**DATA EXCERPTS:**
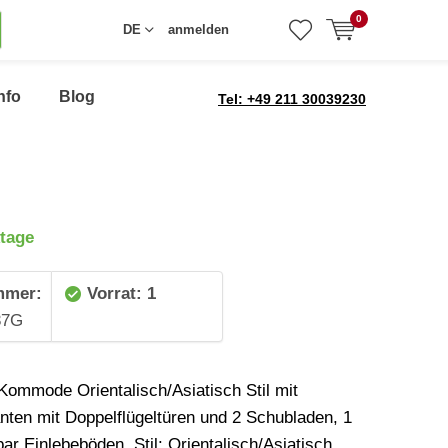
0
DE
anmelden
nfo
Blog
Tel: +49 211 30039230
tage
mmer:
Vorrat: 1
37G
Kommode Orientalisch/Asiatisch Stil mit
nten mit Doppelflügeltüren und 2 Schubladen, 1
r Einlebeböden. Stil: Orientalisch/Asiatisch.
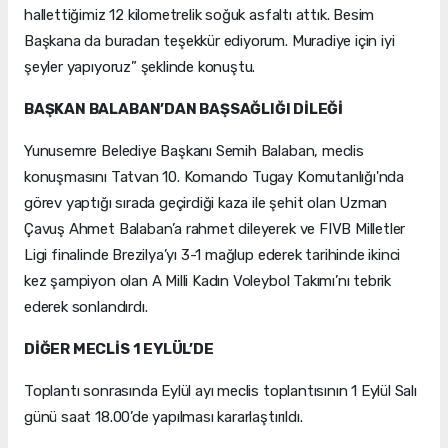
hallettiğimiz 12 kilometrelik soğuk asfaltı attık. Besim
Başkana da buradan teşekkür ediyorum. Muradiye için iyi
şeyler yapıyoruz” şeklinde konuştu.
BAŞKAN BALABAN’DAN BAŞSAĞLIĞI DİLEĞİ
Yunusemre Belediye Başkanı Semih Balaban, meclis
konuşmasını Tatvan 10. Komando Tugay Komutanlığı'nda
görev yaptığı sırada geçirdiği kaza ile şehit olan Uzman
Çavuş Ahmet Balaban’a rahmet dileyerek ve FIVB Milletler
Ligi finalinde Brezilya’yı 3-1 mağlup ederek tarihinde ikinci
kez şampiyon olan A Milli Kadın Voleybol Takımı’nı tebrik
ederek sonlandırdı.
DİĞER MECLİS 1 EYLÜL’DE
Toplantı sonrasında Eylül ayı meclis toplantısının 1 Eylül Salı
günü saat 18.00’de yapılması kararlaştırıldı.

---

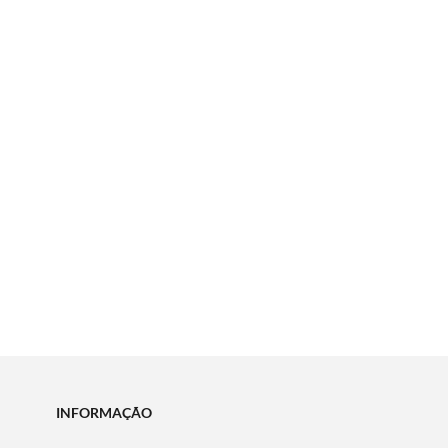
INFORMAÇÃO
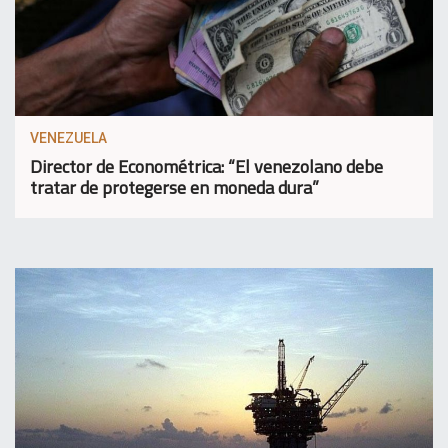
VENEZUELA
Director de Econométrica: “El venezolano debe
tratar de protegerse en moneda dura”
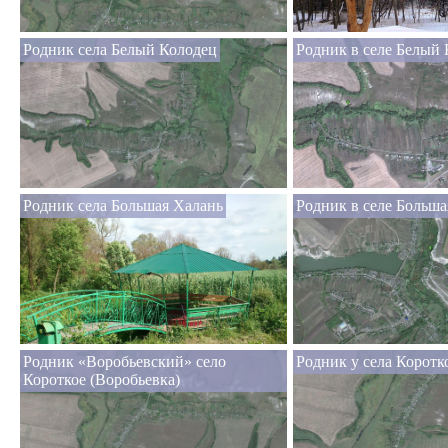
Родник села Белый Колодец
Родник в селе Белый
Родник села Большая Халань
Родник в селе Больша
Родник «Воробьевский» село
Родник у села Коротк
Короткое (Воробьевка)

...

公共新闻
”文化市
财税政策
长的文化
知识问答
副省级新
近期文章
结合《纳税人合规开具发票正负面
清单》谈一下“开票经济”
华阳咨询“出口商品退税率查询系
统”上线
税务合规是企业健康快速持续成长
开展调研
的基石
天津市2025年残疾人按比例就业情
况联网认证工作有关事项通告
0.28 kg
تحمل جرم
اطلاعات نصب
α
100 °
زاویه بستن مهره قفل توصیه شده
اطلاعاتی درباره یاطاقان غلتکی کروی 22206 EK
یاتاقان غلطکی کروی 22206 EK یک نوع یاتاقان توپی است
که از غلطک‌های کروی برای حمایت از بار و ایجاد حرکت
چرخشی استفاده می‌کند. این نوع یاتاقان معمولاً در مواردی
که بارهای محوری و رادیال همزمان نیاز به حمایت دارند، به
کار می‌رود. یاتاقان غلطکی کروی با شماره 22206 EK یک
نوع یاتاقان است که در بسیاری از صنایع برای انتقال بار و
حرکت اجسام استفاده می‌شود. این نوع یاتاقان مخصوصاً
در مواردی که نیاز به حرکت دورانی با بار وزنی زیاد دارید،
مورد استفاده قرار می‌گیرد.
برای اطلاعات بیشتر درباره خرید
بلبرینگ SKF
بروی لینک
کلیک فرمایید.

**DIRECTIONS:** Return only the lines between the one holding "Çavuş Ahmet Balaban’a" and the one holding "günü saat 18.00’de yapılması kararlaştırıldı.", inclusive, exactly as they appear above.

**WORKED SOLUTION:**
Çavuş Ahmet Balaban’a rahmet dileyerek ve FIVB Milletler
Ligi finalinde Brezilya’yı 3-1 mağlup ederek tarihinde ikinci
kez şampiyon olan A Milli Kadın Voleybol Takımı’nı tebrik
ederek sonlandırdı.
DİĞER MECLİS 1 EYLÜL’DE
Toplantı sonrasında Eylül ayı meclis toplantısının 1 Eylül Salı
günü saat 18.00’de yapılması kararlaştırıldı.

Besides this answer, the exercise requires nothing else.